Харин обрадовался. Он давно ждал подобных слов. Они означали, что дипломатия себя исчерпала, и торг переходил в сферу бизнеса. После такой заявки Сагитова исчезала нужда в эзоповском языке, и можно было называть вещи своими именами.

— «Дорого стоить». Булат Умарович, это весьма расплывчато. Назовите сумму.

— Юрий Платонович! Неужели речь идет о деньгах?! Вы ничего у меня не покупаете, я — не продаю. Разве не так?

— И все же?

— Было бы желательно, если Леонид Викторович кое в чем мне помог. Нужно поддержать решение об отводе мне земли под строительство коттеджей на Таракановке.

— Гдеэто?

Сагитов отнесся к недоуменному вопросу Харина снисходительно. До последних лет, аж с двадцатого года улица Таракановка носила имя Розы Люксембург. Девичье русское название ей вернули новые власти два года назад. Потому даже старожилы продолжали именовать свой микрорайон «Розочкой». Запамятовать такие перемены трудно.

— А в чем проблема?

— Уперлось общество охраны памятников старины. Там какие-то исторические развалины.

— Где же еще строить новое, как не на развалинах?

— Вы мне сообщите решение?

— Булат Умарович, можете считать, что оно положительное.

* * *

Звонок истошно надрывался все время, пока пенсионер Василий Иванович Ручкин шел из комнаты в прихожую своей трехкомнатной городской квартиры и открывал дверь. Мелькнула даже мысль, что испортилась — «залипла» кнопка и придется ее чинить.

Ручкин открыл дверь и увидел — на пороге стоит Настасья — двоюродная сестра, постаревшая, в стареньком ношенном платье, с темными разводами под глазами.

Сестра жила в Лужках — дачном поселке в двух десятках километров от города. Добираться оттуда в последнее время стало неимоверно трудно. Сразу мелькнула мысль: наверное, что-то случилось, если в самую огородную пору, бросив хозяйство, сестра прикатила к нему.
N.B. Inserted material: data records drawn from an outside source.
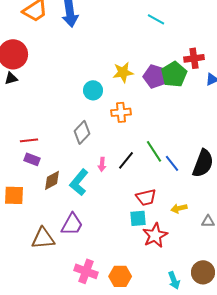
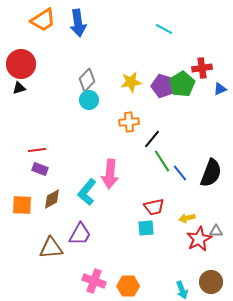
cyan circle: (93, 90) -> (89, 100), moved
gray diamond: (82, 132) -> (87, 80), moved
black line: (126, 160) -> (152, 139), moved
pink arrow: (102, 164) -> (110, 174), size x2.0
brown diamond: (52, 180) -> (52, 199), moved
red star: (155, 235) -> (199, 239), moved

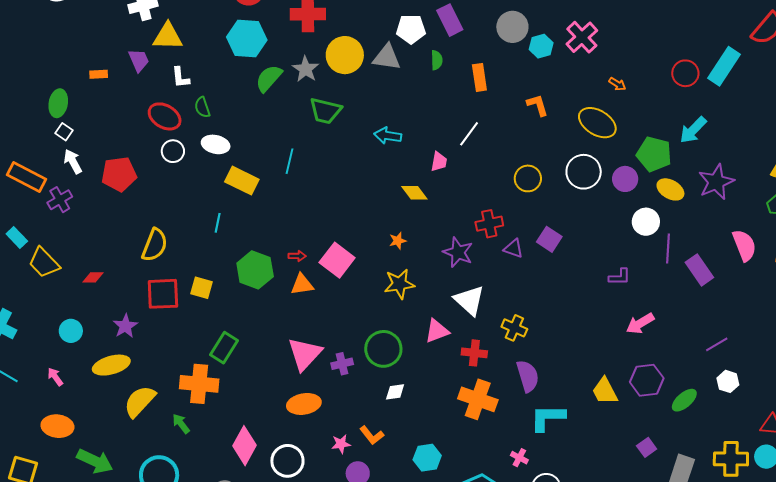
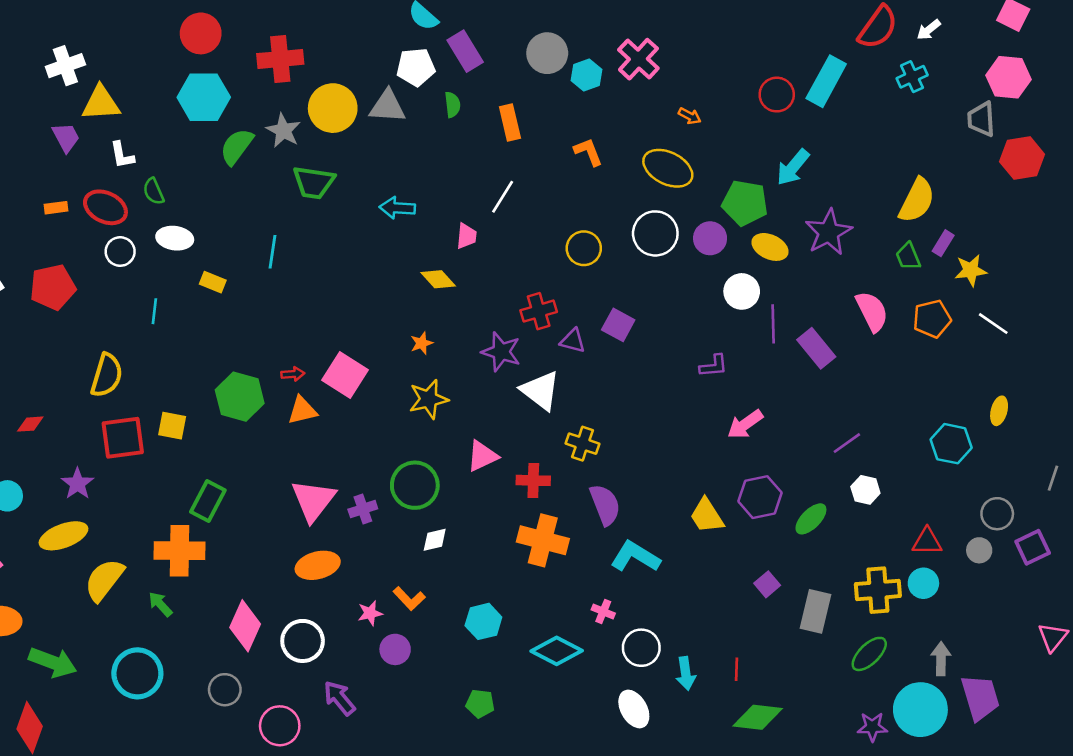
orange rectangle: (99, 74) -> (56, 208), moved
yellow rectangle: (242, 181) -> (213, 282), size x0.6
cyan line: (218, 223) -> (154, 311), moved
white triangle: (469, 300) -> (540, 391), moved
cyan L-shape: (548, 418) -> (635, 557), turned 36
— Настенька! — Ручкин распахнул объятья, приветливо заулыбался. Может все же насчет несчастья он ошибся? — Рад тебя видеть. Как доехала?

— Десять тысяч.

Ручкин не понял.

—Что?

— Дорога нонече столько стоит. Со шкурой услугу дерут с хрестьян, паразиты.

— А что автобусы?

— Как полагается. Их прихватизировали.

Новые термины рыночной жизни «услуга» и «приватизация» сестра уже явно усвоила, а кто с кого шкуру дерет Ручкин легко догадался.

— Эх, Настя, не только с крестьян! — Он взял из рук сестры хозяйственную сумку, поставил под вешалку. — Проходи в комнату. Сейчас чай вскипячу.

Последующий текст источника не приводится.